* _Assignment_:
Go through the entries below and pick out every line with "Santiuste".

* _Data for processing_:
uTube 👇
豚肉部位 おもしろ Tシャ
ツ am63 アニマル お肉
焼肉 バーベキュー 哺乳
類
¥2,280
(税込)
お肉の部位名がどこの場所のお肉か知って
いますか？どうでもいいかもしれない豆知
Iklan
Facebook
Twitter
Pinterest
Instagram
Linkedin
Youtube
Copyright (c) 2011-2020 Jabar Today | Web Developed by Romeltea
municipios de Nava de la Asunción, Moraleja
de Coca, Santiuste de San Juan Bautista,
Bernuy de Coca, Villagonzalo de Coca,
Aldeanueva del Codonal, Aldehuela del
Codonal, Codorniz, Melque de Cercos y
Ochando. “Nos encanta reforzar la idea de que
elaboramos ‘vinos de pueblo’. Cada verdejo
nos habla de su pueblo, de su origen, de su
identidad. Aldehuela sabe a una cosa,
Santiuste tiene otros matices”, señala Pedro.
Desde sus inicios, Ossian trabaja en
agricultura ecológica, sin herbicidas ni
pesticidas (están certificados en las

* _Result of the exercise_:
de Coca, Santiuste de San Juan Bautista,
Santiuste tiene otros matices”, señala Pedro.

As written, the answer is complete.